What you will do:
In the material below, find the line with "станут золотисто-кори"; set down that line and every line after it to the end, exactly, without pictures.

□ □ □ □

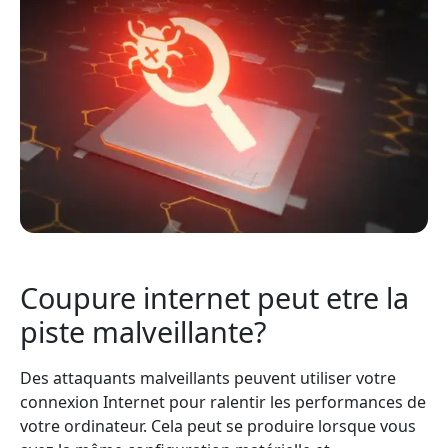
Coupure internet peut etre la
piste malveillante?
Des attaquants malveillants peuvent utiliser votre
connexion Internet pour ralentir les performances de
votre ordinateur. Cela peut se produire lorsque vous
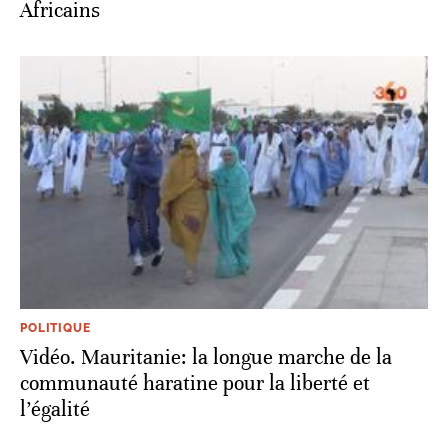
Africains
POLITIQUE
Vidéo. Mauritanie: la longue marche de la
communauté haratine pour la liberté et
l’égalité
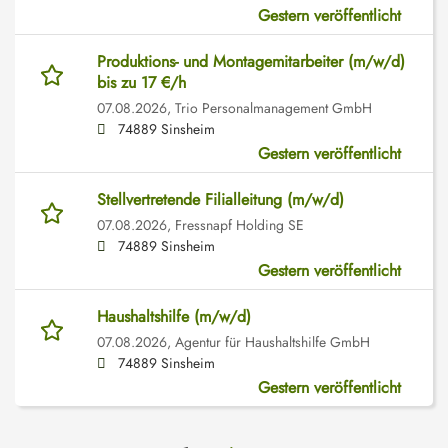
Gestern veröffentlicht
Produktions- und Montagemitarbeiter (m/w/d)
bis zu 17 €/h
07.08.2026,
Trio Personalmanagement GmbH
74889 Sinsheim
Gestern veröffentlicht
Stellvertretende Filialleitung (m/w/d)
07.08.2026,
Fressnapf Holding SE
74889 Sinsheim
Gestern veröffentlicht
Haushaltshilfe (m/w/d)
07.08.2026,
Agentur für Haushaltshilfe GmbH
74889 Sinsheim
Gestern veröffentlicht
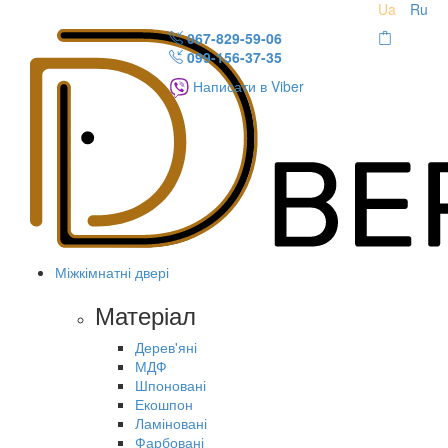
Ua
Ru
067-829-59-06
099-156-37-35
Написати в Viber
Міжкімнатні двері
Матеріал
Дерев'яні
МДФ
Шпоновані
Екошпон
Ламіновані
Фарбовані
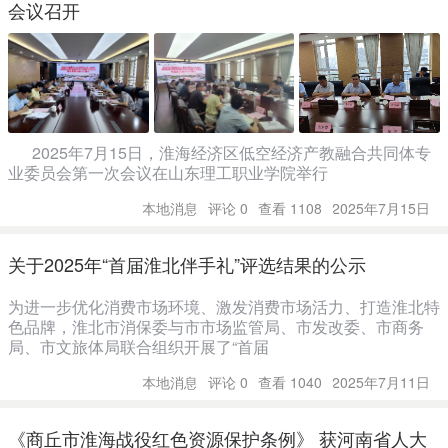
会议召开
2025年7月15日，淮海经济区低空经济产教融合共同体专
业委员会第一次会议在山东理工职业学院举行
本地消息
评论 0
查看 1108
2025年7月15日
关于2025年“首届淮北伴手礼”评选结果的公示
为进一步优化消费市场环境、激发消费市场活力、打造淮北特
色品牌，淮北市消保委与市市场监管局、市发改委、市商务
局、市文旅体局联合组织开展了“首届
本地消息
评论 0
查看 1040
2025年7月11日
《商丘市淮海战役红色资源保护条例》 获河南省人大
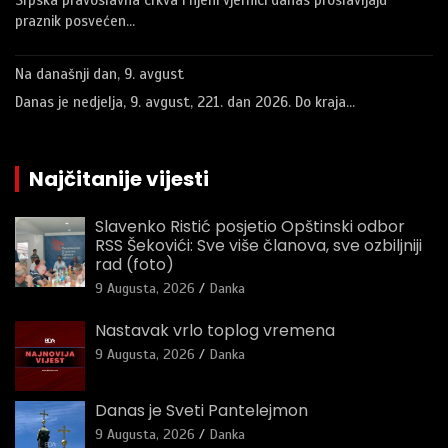
praznik posvećen…
Na današnji dan, 9. avgust
Danas je nedjelja, 9. avgust, 221. dan 2026. Do kraja…
Najčitanije vijesti
Slavenko Ristić posjetio Opštinski odbor
RSS Šekovići: Sve više članova, sve ozbiljniji
rad (foto)
9 Augusta, 2026
Danka
Nastavak vrlo toplog vremena
9 Augusta, 2026
Danka
Danas je Sveti Pantelejmon
9 Augusta, 2026
Danka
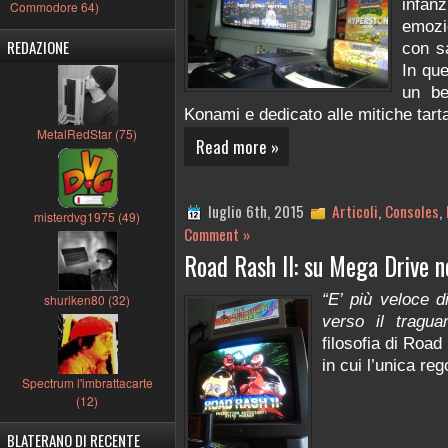
infan
Commodore 64)
emozi
REDAZIONE
con sa
In que
un be
Konami e dedicato alle mitiche tart
MetalRedStar (75)
Read more »
luglio 6th, 2015
Articoli
,
Consoles
,
misterdvg1975 (49)
Comment »
Road Rash II: su Mega Drive n
“E’ più veloce d
shuriken80 (32)
verso il traguar
filosofia di Road
in cui l’unica 
Spectrum l'imbrattacarte
(12)
BLATERANO DI RECENTE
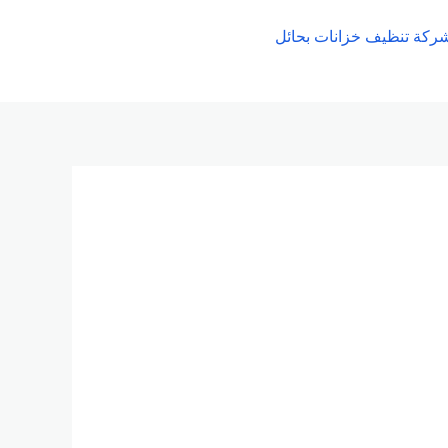
ركة تنظيف خزانات بحائل
اتصل
الان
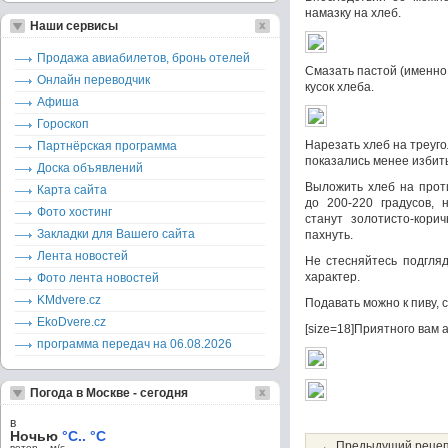
намазку на хлеб.
Наши сервисы
Продажа авиабилетов, бронь отелей
Смазать пастой (именно
Онлайн переводчик
кусок хлеба.
Афиша
Гороскоп
Нарезать хлеб на треуго
Партнёрская программа
показались менее избит
Доска объявлений
Выложить хлеб на проти
Карта сайта
до 200-220 градусов, 
Фото хостинг
станут золотисто-кори
Закладки для Вашего сайта
пахнуть.
Лента новостей
Не стесняйтесь подгляд
характер.
Фото лента новостей
KMdvere.cz
Подавать можно к пиву, с
EkoDvere.cz
[size=18]Приятного вам а
программа передач на 06.08.2026
Погода в Москве - сегодня
в
Ночью
°C.. °C
← Предыдущий реце
ветер – м/c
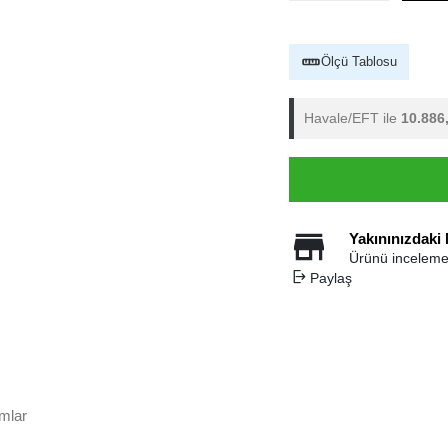
Ölçü Tablosu
Havale/EFT ile
10.886
Yakınınızdaki
Ürünü inceleme
Paylaş
mlar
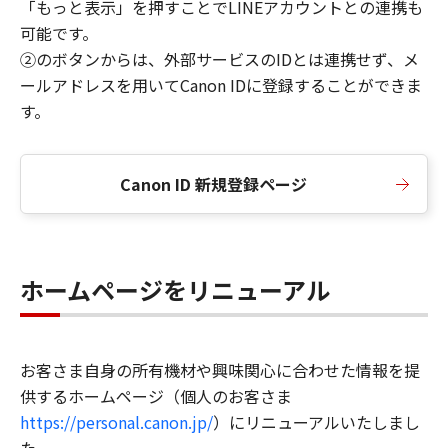
「もっと表示」を押すことでLINEアカウントとの連携も
可能です。
②のボタンからは、外部サービスのIDとは連携せず、メ
ールアドレスを用いてCanon IDに登録することができま
す。
Canon ID 新規登録ページ
ホームページをリニューアル
お客さま自身の所有機材や興味関心に合わせた情報を提
供するホームページ（個人のお客さま
https://personal.canon.jp/
）にリニューアルいたしまし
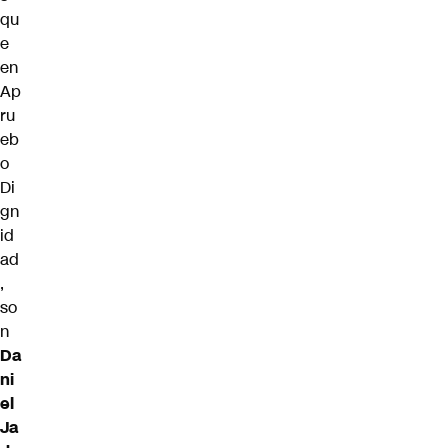
qu
e
en
Ap
ru
eb
o
Di
gn
id
ad
,
so
n
Da
ni
el
Ja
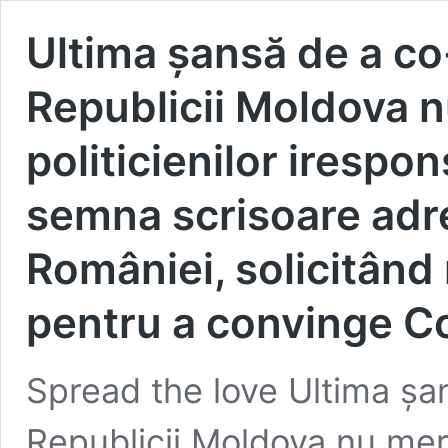
Ultima șansă de a co
Republicii Moldova nu
politicienilor irespon
semna scrisoare adr
României, solicitând
pentru a convinge C
Spread the love Ultima șa
Republicii Moldova nu merit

□ □ □ □

Response:
станут золотисто-кори
Закладки для Вашего сайта
пахнуть.
Лента новостей
Не стесняйтесь подгляд
характер.
Фото лента новостей
KMdvere.cz
Подавать можно к пиву, с
EkoDvere.cz
[size=18]Приятного вам а
программа передач на 06.08.2026
Погода в Москве - сегодня
в
Ночью
°C.. °C
← Предыдущий реце
ветер – м/c
Ölçü Tablosu
Havale/EFT ile
10.886
Yakınınızdaki
Ürünü inceleme
Paylaş
mlar
「もっと表示」を押すことでLINEアカウントとの連携も
可能です。
②のボタンからは、外部サービスのIDとは連携せず、メ
ールアドレスを用いてCanon IDに登録することができま
す。
Canon ID 新規登録ページ
ホームページをリニューアル
お客さま自身の所有機材や興味関心に合わせた情報を提
供するホームページ（個人のお客さま
https://personal.canon.jp/
）にリニューアルいたしまし
qu
e
en
Ap
ru
eb
o
Di
gn
id
ad
,
so
n
Da
ni
el
Ja
Ultima șansă de a co
Republicii Moldova nu
politicienilor irespon
semna scrisoare adr
României, solicitând
pentru a convinge C
Spread the love Ultima șa
Republicii Moldova nu merit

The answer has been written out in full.